HOW TO COMPLETE THIS TASK:
Please return every line of the records that contains the word "الدراسة".

[Page-level text extractions]
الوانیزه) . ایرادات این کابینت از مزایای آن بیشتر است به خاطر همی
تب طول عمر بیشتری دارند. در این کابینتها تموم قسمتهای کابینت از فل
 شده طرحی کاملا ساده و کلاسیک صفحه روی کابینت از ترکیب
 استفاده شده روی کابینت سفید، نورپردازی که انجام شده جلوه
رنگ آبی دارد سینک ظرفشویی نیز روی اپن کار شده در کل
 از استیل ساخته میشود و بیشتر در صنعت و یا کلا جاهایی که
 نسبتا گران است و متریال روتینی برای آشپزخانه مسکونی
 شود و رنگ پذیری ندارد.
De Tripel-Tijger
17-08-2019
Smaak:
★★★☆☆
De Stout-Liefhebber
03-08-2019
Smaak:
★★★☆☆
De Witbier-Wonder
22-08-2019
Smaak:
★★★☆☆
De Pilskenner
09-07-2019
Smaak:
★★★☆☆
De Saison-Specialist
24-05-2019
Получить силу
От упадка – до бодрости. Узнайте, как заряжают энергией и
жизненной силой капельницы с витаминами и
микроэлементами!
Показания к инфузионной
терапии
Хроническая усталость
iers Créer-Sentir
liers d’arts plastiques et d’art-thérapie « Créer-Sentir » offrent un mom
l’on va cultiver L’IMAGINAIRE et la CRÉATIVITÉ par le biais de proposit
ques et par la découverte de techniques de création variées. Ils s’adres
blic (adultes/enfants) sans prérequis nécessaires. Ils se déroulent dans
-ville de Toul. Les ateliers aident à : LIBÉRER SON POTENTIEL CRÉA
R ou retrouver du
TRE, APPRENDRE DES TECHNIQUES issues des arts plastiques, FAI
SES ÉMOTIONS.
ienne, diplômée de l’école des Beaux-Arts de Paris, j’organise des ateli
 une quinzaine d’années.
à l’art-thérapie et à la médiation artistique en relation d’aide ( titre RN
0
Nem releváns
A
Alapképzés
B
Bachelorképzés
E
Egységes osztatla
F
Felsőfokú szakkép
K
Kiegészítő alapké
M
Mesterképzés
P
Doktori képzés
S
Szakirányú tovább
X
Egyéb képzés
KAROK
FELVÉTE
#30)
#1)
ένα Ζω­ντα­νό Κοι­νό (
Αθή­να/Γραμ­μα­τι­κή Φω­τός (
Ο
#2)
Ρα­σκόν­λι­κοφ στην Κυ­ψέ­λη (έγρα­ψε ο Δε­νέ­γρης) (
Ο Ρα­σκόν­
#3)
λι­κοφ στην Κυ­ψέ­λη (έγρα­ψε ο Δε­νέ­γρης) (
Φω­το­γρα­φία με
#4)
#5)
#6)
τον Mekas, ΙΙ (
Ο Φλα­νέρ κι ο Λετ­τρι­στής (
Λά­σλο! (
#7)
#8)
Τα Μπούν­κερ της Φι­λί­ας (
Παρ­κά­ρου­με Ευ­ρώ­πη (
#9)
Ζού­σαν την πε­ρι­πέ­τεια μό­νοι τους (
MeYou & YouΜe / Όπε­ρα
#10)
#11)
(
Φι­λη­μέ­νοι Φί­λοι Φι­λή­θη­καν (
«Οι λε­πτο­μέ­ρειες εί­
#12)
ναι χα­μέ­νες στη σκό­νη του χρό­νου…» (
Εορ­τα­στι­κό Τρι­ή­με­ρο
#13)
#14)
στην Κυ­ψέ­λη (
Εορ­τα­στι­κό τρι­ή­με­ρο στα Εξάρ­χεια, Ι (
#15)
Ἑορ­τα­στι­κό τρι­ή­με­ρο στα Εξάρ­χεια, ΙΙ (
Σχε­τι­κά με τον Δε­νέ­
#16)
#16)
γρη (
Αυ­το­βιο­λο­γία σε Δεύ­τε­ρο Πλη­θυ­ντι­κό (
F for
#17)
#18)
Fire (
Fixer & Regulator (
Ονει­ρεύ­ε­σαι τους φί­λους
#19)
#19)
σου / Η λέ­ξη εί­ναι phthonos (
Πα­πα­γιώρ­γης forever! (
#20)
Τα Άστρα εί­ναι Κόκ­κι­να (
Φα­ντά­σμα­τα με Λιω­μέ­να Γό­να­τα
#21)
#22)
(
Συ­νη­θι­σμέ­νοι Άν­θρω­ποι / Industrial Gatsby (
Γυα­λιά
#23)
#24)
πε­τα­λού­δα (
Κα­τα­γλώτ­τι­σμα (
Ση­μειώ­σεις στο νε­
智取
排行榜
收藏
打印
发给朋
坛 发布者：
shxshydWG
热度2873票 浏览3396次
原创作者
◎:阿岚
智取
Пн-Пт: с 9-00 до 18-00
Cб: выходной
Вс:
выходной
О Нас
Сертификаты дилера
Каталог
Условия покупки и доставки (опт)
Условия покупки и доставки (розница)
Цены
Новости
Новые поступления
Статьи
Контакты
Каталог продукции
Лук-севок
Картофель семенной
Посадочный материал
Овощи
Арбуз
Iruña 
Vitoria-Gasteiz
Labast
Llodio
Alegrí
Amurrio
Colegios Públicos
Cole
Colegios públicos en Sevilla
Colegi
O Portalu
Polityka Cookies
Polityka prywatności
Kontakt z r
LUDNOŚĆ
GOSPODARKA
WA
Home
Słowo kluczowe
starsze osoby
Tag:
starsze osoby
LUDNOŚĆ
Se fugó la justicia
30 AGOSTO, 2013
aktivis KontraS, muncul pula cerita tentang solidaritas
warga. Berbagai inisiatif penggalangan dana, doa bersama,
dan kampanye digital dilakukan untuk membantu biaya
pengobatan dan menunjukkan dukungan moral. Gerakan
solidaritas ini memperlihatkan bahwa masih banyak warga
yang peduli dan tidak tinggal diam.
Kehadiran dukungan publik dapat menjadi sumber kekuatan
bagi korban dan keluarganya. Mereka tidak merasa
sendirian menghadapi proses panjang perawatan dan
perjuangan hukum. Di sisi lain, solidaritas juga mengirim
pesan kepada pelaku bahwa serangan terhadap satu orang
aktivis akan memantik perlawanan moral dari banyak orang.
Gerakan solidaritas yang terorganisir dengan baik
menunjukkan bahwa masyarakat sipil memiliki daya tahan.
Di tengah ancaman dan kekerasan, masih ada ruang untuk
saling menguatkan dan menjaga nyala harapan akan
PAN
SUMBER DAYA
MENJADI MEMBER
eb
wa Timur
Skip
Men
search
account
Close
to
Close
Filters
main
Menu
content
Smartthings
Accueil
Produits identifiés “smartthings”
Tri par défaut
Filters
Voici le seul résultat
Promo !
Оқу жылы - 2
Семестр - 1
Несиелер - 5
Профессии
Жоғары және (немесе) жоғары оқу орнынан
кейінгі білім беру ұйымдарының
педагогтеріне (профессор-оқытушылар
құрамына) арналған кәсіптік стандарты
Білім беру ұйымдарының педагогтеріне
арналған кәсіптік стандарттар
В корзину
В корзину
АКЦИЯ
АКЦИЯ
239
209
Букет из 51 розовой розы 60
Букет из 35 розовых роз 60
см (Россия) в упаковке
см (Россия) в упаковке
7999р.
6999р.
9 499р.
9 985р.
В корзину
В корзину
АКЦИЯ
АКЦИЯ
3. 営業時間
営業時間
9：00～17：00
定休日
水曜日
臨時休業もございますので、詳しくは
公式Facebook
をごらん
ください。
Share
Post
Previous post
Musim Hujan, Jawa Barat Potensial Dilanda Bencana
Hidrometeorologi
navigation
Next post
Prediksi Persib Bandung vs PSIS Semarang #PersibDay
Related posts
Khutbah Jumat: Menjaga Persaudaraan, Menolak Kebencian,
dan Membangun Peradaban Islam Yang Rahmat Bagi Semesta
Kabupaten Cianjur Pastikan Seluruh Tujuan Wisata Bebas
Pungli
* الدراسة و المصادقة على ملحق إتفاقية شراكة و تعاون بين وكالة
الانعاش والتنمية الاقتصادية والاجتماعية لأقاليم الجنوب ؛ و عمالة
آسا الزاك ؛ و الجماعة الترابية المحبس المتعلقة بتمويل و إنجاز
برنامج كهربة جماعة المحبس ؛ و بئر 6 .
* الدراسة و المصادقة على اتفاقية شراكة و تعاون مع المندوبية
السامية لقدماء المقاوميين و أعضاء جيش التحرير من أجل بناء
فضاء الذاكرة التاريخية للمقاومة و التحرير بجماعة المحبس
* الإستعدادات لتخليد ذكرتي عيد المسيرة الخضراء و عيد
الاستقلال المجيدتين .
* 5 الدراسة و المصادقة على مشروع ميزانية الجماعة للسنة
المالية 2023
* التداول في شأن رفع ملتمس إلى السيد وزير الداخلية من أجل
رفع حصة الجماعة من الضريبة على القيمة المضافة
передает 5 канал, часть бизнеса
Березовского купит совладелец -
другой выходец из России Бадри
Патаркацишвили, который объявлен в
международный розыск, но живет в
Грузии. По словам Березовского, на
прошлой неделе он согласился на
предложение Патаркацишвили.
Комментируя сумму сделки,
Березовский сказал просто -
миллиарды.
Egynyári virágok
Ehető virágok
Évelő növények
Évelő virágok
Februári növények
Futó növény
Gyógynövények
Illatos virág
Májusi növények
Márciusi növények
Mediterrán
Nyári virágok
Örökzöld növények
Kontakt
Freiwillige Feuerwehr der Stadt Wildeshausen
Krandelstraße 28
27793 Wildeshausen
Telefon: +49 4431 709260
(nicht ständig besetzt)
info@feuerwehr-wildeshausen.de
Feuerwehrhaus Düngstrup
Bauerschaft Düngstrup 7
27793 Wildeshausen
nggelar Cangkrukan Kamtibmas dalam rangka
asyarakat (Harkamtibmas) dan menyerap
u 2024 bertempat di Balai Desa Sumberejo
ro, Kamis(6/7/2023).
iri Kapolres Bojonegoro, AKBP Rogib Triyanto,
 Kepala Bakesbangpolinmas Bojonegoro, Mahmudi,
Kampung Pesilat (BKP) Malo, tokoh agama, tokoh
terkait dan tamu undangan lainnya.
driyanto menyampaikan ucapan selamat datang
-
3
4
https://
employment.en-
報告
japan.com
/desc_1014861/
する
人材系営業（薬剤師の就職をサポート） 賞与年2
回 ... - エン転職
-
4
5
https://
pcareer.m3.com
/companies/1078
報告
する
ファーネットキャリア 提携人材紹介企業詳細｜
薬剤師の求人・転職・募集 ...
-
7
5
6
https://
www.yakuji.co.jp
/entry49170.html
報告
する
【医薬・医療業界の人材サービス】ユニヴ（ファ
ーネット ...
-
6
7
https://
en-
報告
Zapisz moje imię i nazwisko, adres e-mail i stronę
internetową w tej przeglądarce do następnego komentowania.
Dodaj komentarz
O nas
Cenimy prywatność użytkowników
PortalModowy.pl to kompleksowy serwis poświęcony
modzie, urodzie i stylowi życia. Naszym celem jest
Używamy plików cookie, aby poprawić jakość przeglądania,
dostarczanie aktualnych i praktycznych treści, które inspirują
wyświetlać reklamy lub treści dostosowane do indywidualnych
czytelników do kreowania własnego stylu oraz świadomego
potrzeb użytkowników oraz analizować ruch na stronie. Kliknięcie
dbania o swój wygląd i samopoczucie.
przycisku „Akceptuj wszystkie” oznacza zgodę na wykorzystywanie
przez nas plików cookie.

ANSWER TO THE PROBLEM:
* الدراسة و المصادقة على ملحق إتفاقية شراكة و تعاون بين وكالة
* الدراسة و المصادقة على اتفاقية شراكة و تعاون مع المندوبية
* 5 الدراسة و المصادقة على مشروع ميزانية الجماعة للسنة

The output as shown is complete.